While the government has tried to warn people about those risks, that’s not the only thing people consider, he said.
“We’re also dealing with some strong cultural considerations, where applicants are coming from a place of extreme poverty, possibly, and they are looking to Canada for a better life,” Clarke said.
He also sometimes deals with clients who don’t realize that buying the necessary documents isn’t an option in the Canadian immigration system, which requires legitimate paperwork.
A spokesperson for Immigration, Refugees and Citizenship Canada said it continues to provide information to help prospective applicants avoid becoming victims of fraud.
That includes a 2019 advertising campaign in India to educate people about fraudulent immigration agents and discourage repeat applications by people who were previously refused, the spokesperson said.
‘Constant contact’ with police in U.S., India: RCMP
The man’s admission documents were obtained from Loyalist College by Mounties and shared with investigators in Gujarat following a request from Indian police, Manitoba RCMP spokesperson Cpl. Julie Courchaine told CBC News.
Courchaine said RCMP haven’t had any further requests from Gujarat police related to their investigation of counterfeit documents. She wouldn’t say whether Mounties have asked other Canadian schools whether they got applications from other migrants in the group.
Canadian police are still working with investigators in other jurisdictions on the wider investigation around the deaths of the Patels, said Courchaine.

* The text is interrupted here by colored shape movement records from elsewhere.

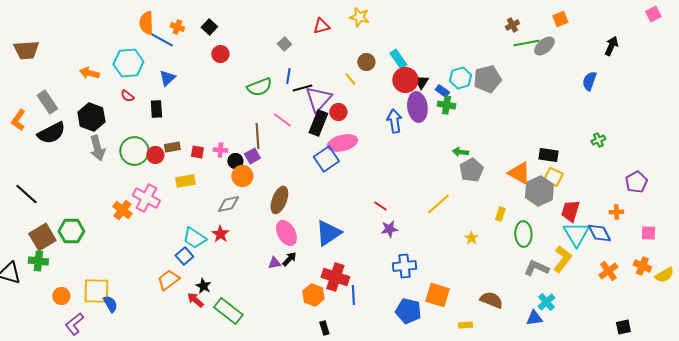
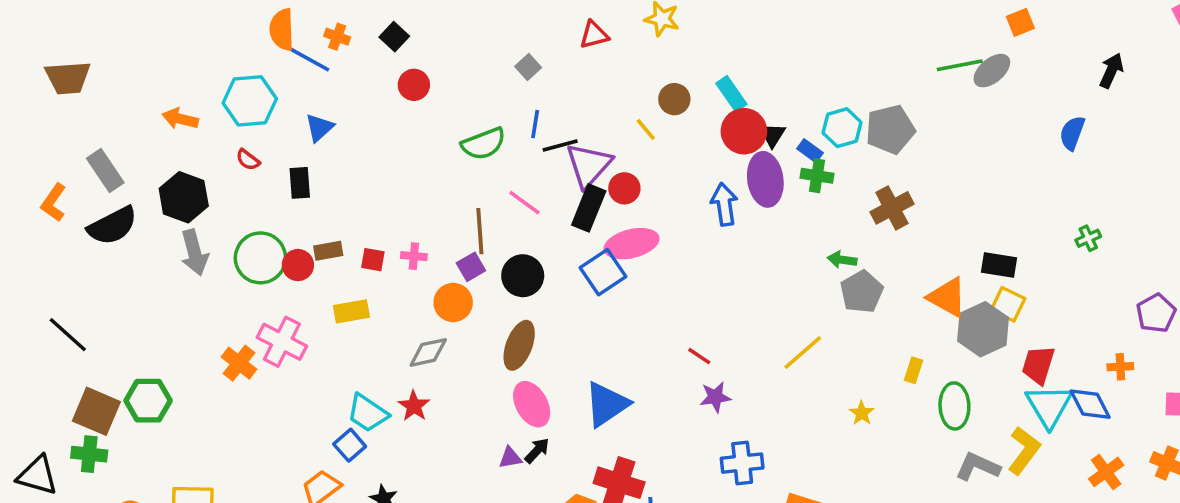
brown cross: (512, 25) -> (892, 208), moved, size x1.6
black circle: (235, 161) -> (523, 276), moved, size x1.5
brown square: (42, 237) -> (96, 411), turned -36

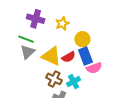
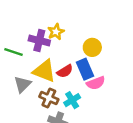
purple cross: (36, 19) -> (39, 41), moved
yellow circle: (82, 39) -> (92, 47), moved
gray triangle: (28, 52) -> (22, 84), moved

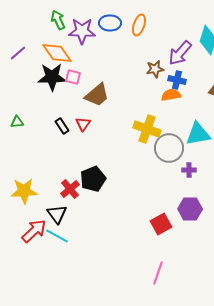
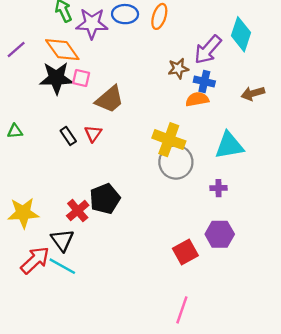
gray circle: (169, 148) -> (176, 162), moved

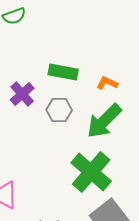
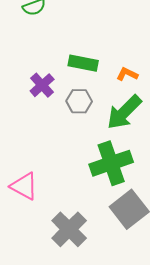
green cross: (91, 172) -> (111, 163), turned 30

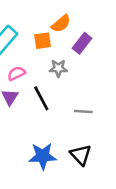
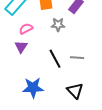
black line: (41, 98) -> (55, 59), moved
blue star: (43, 156) -> (33, 88), moved

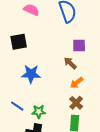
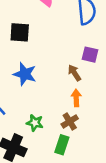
orange arrow: (77, 83) -> (76, 98), turned 112
green star: (39, 112) -> (35, 123), moved

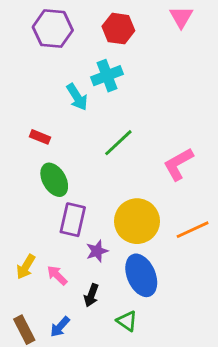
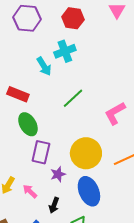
red rectangle: (40, 137) -> (18, 94), size x1.5

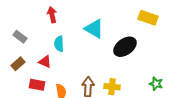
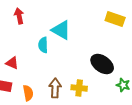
cyan semicircle: (59, 44) -> (43, 45), moved
black ellipse: (125, 47) -> (102, 64), moved, turned 70

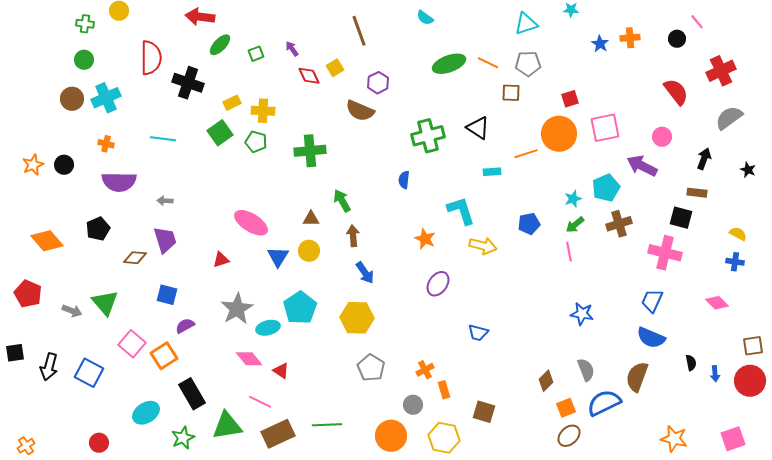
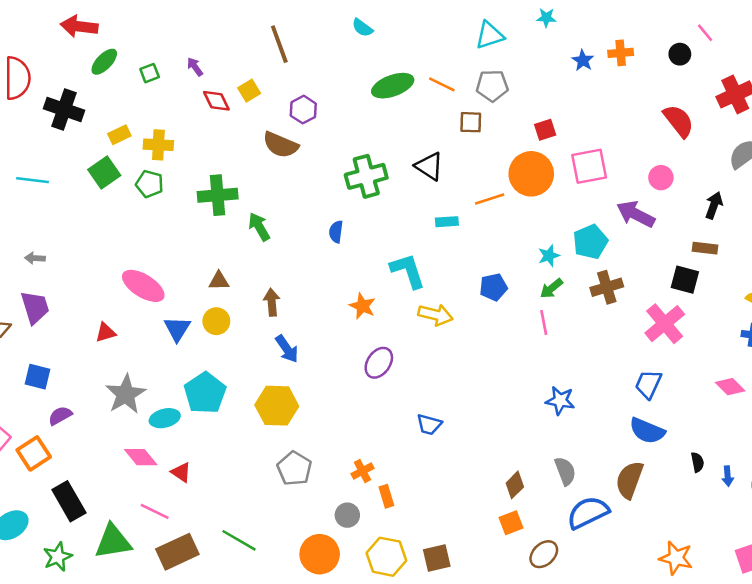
green arrow: (342, 201) -> (259, 227), moved
pink cross: (665, 253) -> (665, 324), turned 36
orange square: (566, 408) -> (511, 523), moved
brown square: (484, 412) -> (437, 558), moved, turned -30
green line: (327, 425) -> (239, 540), turned 32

“We’re in constant contact with our U.S. counterparts in regards to this as well as [those in] India through our liaison officers,” she said in an interview at Manitoba RCMP headquarters in Winnipeg last week.
“It’s all part of the bigger investigation.”
While no one in Canada has yet been charged in connection with that investigation, a police memo issued in India earlier this month suggests two men in Canada were responsible for helping the group of migrants that included the Patel family.
Gujarat police have arrested three people in connection with that group. They say one of those men said he was personally involved in getting two of the migrants to Canada, including a woman who had to be hospitalized for frostbite after crossing the border in freezing temperatures.
Bhavesh Patel, Yogesh Patel and Dashrath Chaudhary are all charged with culpable homicide not amounting to murder, attempting culpable homicide, human trafficking and criminal conspiracy.
Shortly after the Patel family’s bodies were discovered on Jan. 19, 2022, a Florida man was charged in the U.S. in connection with the case.
Steve Shand was later indicted on two counts of human smuggling.